• WHAT THE TASK ASKS: Your response should reproduce every line of the entries that contains the word "Guebwiller".

• SUPPLIED INFORMATION:
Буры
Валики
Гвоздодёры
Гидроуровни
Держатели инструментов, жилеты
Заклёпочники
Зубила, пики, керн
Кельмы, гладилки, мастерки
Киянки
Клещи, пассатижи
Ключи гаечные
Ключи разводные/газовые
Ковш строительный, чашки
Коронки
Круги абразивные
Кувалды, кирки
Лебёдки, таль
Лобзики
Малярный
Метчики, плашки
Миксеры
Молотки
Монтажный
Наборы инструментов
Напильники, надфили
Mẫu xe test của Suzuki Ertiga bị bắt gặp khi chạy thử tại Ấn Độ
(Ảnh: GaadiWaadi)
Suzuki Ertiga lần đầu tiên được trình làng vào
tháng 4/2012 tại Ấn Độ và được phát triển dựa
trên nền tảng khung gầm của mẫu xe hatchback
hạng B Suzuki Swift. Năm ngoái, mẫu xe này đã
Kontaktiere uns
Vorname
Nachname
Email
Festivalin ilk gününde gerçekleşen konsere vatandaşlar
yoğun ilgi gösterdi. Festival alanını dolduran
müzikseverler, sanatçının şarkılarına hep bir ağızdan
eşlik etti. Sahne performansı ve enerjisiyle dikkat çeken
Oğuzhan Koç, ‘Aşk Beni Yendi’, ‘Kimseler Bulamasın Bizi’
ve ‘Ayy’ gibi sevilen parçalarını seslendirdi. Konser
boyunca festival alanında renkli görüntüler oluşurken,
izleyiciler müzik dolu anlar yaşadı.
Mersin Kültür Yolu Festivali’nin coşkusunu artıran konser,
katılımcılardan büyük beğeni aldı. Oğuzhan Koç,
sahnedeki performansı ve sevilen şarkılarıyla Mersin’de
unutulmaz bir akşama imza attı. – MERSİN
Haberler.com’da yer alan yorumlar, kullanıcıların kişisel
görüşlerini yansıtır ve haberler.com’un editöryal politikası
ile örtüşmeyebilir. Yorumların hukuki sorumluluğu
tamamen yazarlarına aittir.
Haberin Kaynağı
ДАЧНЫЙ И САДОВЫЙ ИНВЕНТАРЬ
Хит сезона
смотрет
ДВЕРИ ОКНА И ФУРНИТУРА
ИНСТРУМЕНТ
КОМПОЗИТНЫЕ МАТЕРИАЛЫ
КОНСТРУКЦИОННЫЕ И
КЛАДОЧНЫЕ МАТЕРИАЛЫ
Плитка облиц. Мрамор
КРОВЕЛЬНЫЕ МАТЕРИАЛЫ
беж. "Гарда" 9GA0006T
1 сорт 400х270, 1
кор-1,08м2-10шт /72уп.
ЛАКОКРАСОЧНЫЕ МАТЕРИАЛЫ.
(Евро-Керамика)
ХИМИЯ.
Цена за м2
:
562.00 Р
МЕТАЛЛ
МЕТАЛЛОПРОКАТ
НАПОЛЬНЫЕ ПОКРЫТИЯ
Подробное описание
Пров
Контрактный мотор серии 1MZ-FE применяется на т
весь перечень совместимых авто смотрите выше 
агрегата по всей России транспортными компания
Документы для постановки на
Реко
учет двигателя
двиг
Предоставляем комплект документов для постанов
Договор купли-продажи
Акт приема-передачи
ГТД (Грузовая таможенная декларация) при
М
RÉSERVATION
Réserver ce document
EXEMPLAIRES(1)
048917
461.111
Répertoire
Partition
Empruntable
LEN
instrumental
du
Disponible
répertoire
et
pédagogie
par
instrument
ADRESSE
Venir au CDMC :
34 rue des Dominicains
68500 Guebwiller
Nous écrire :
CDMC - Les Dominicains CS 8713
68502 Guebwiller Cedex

* * *

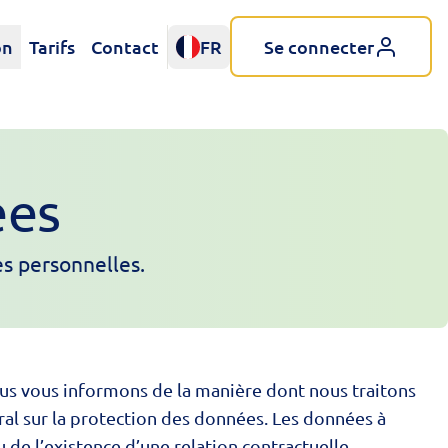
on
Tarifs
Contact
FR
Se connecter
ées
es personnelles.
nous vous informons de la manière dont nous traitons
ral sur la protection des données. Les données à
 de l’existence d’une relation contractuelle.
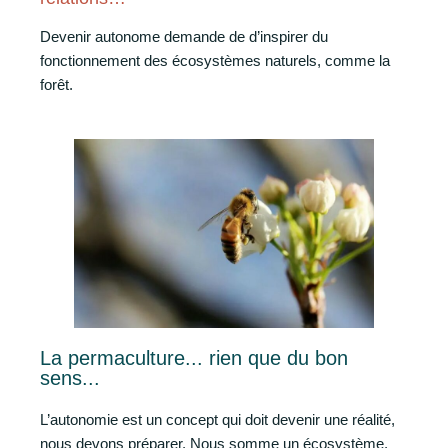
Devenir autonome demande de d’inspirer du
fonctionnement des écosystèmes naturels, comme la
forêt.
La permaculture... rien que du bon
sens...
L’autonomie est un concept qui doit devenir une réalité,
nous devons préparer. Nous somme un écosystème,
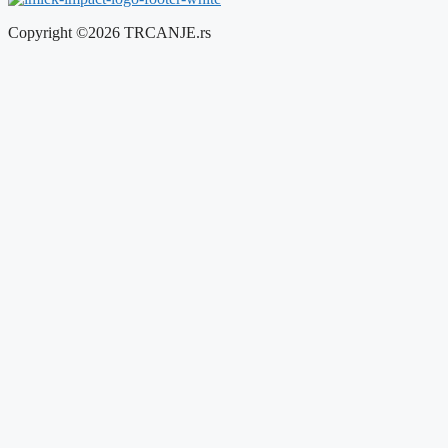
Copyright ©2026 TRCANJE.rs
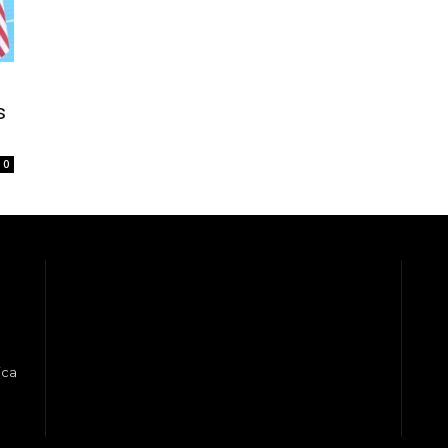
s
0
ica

---

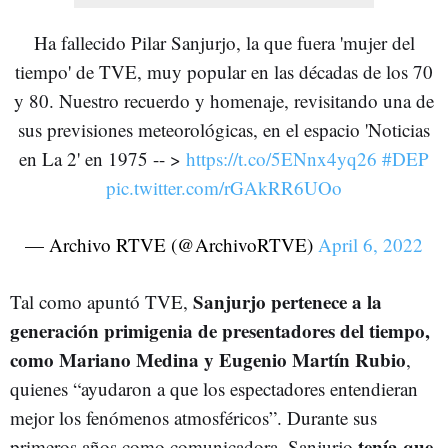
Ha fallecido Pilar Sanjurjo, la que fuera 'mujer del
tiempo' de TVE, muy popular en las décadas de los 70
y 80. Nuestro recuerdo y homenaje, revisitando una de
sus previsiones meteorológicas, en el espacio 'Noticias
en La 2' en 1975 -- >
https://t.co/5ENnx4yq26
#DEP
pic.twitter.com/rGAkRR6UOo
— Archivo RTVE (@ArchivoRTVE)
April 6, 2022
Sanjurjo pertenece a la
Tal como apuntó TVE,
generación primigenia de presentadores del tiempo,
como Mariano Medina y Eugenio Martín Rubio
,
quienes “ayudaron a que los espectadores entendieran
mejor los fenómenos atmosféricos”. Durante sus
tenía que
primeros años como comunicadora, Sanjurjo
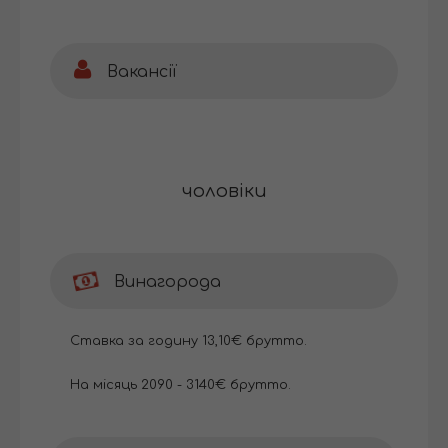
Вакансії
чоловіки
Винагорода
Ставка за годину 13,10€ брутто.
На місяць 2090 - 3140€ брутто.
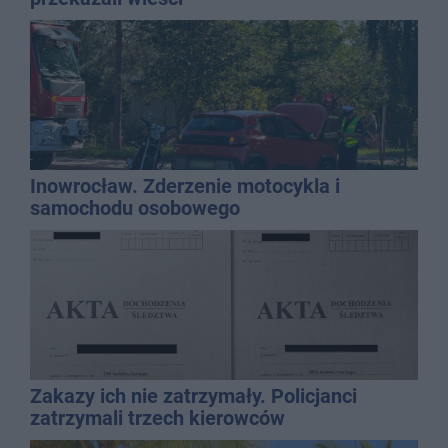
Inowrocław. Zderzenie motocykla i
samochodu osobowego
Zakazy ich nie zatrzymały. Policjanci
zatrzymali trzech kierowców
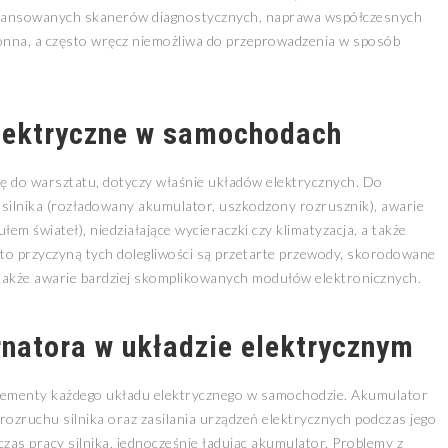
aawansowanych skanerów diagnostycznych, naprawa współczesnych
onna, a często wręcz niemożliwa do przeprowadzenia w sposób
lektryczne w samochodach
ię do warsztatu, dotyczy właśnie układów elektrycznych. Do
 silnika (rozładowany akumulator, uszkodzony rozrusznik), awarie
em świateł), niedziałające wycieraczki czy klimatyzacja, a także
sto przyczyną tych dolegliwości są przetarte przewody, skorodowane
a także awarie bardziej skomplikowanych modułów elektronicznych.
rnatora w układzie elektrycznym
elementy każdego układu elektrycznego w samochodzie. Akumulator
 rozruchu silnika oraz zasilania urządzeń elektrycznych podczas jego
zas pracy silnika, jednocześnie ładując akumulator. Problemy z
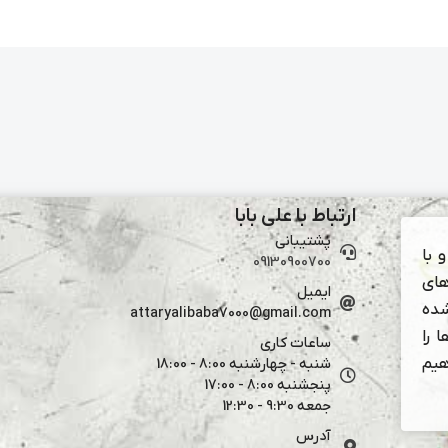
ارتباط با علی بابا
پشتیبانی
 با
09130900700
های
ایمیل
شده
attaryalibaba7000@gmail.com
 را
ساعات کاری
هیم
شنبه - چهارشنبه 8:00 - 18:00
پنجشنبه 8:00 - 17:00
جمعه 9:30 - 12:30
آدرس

• COMPLETED EXERCISE:
68500 Guebwiller
68502 Guebwiller Cedex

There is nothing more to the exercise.